# 2012 Trek Rumblefish Elite Vs What???



## Element36 (Nov 18, 2009)

So I have been riding seriously for 3 years 46yrs old 236lbs. (6ft)
Ride alteast 4 time a week - 2-4hrs
First hardtail - 2009 GT Agressor - $200 of Kijiji.(New May 2009)
2nd Hardtail - 2009 Kona Caldera - $1000.00 (New April 2010)
Kone - on the 4th complete drivetrain. Kept busting the freehub so bought a NovaTech sealed bearing hub with 3 pawl freehub....have not looked back.

So now I am tired of getting caught on trail features and sailing gracefully over the bars.
I want a 29er...and DSUS (for my back after 3+hrs).
The 2012 trek Rumblefish seems to fit the bill... or is there something better...
at $2850.00 (pre-ordered) it is a decent price too.

I am pretty agressive, love hills (up/down) and the twisty arm numbing singletrack.

So on the off chance anyone else has an opinion I really could use the help..


----------



## snipes1 (Aug 13, 2011)

*rumblefish*

I have the 2011 rumblefish XL, and absolutely love it. I looked at the epic 29 but felt that the extra travel of the rumblefish was well needed. Norco makes the shanobi 130/120 of travel and heard its a pretty nice bike. I might be lookng to sale my rumblefish 1 in anticipation of the roscoe


----------



## mtnbiker72 (Jan 22, 2007)

I looked at the 2011 Rumblefish, but I ended up with the Stumpjumper FSR 29 Comp...I liked the component spec better and the ride is just astonishing...lots of positive reviews on the 29er forum of the Stumpy FSR.


----------



## Element36 (Nov 18, 2009)

Thanks guys I am looking at comparing the specs on both..


----------



## snipes1 (Aug 13, 2011)

Want to buy my 2011 XL rumblefish 1 for 2400.00


----------



## texasnavy05 (Sep 9, 2010)

I would go with the niner rip but it will most likely be a bit more than the rumblefish


----------



## megafrenzy (Apr 4, 2005)

I rode a bunch of 29ers at Outerbike, not all of them, but close. I wasn't asking about price, so I don't know where these fall in costwise with the elite. 

Top 3
Rumblefish pro
Santa Cruz Tallboy
Pivot 429

The ones I liked (as far as ride) 
Epic 29
Turner Sultan 
Intense Spyder 29
Rocky Mountain Altitude 29

Not so much 
StumpJumper 29
Rocky Mountain Element 29 (XL tested)
DeVinci Atlas (medium tested)
Niner Jet9
GT Sensor 29 (XL tested)

Unable to test:
Niner Rip9
Kona 29
Giant 29

Now I'm not a pro bike tester, just someone who went to Outerbike to the hunt for a 29er - looking for the best ride. I rode these bikes for at least a half mile on the trail, up to a full 3 miles on the test loop over the course of 3 days. My feelings about the bike could have been affected by time of day, how well the bike was setup, how tired I was, size of bike (I always asked for large, I'm 6'2" 220 lbs.)

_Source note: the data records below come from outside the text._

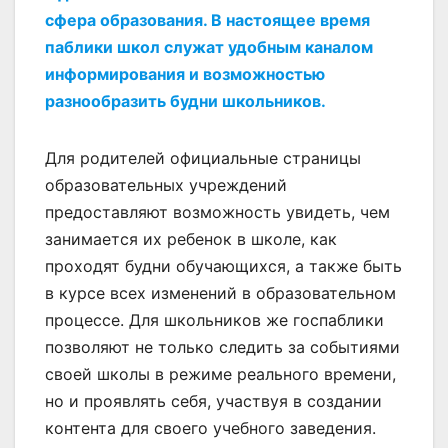
сфера образования. В настоящее время
паблики школ служат удобным каналом
информирования и возможностью
разнообразить будни школьников.
Для родителей официальные страницы
образовательных учреждений
предоставляют возможность увидеть, чем
занимается их ребенок в школе, как
проходят будни обучающихся, а также быть
в курсе всех изменений в образовательном
процессе. Для школьников же госпаблики
позволяют не только следить за событиями
своей школы в режиме реального времени,
но и проявлять себя, участвуя в создании
контента для своего учебного заведения.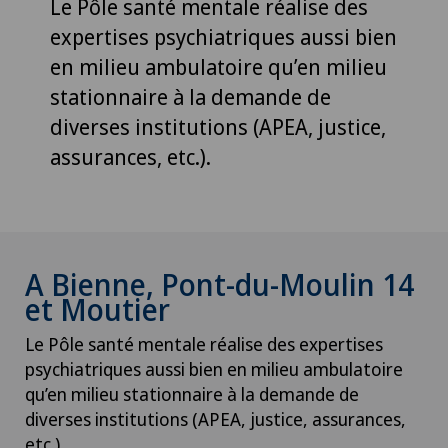
Le Pôle santé mentale réalise des
expertises psychiatriques aussi bien
en milieu ambulatoire qu’en milieu
stationnaire à la demande de
diverses institutions (APEA, justice,
assurances, etc.).
A Bienne, Pont-du-Moulin 14
et Moutier
Le Pôle santé mentale réalise des expertises
psychiatriques aussi bien en milieu ambulatoire
qu’en milieu stationnaire à la demande de
diverses institutions (APEA, justice, assurances,
etc.).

We will see which bike I end up getting, but I fell in love with the Ibis HD. 

But for 29er, I'll have to test the top 3 on my local trails.


----------



## edubfromktown (Sep 7, 2010)

megafrenzy said:


> I rode a bunch of 29ers at Outerbike, not all of them, but close. I wasn't asking about price, so I don't know where these fall in costwise with the elite.
> 
> Top 3
> Rumblefish pro
> ...


I was there too... checking out a rumblefish on Phil's World trail system in Cortez, CO today.

I did the Lazy-EZ and Bar-m loops a lot and all of the shuttle rides (plus UPS / PorcupineRim on Thursday) with all sorts of 26er's and 29er's. My top two 29er's were the Turner Sultan and Pivot 429 <rode XL in both- I'm 6'2" with a long torso>. Best 26er I rode was the Cannondale Jekyll (Thursday ride from local bike shop). I rode an XL Ibis HD at Amasa Back and though it performed well on the very challenging terrain, I wasn't totally impressed. The setup was a good bit of the reason I guess. For very rocky terrain, it is a great ride but for the variety of trails I ride at home, it is way too limited. A 29er would be my preference on Amasa Back.


----------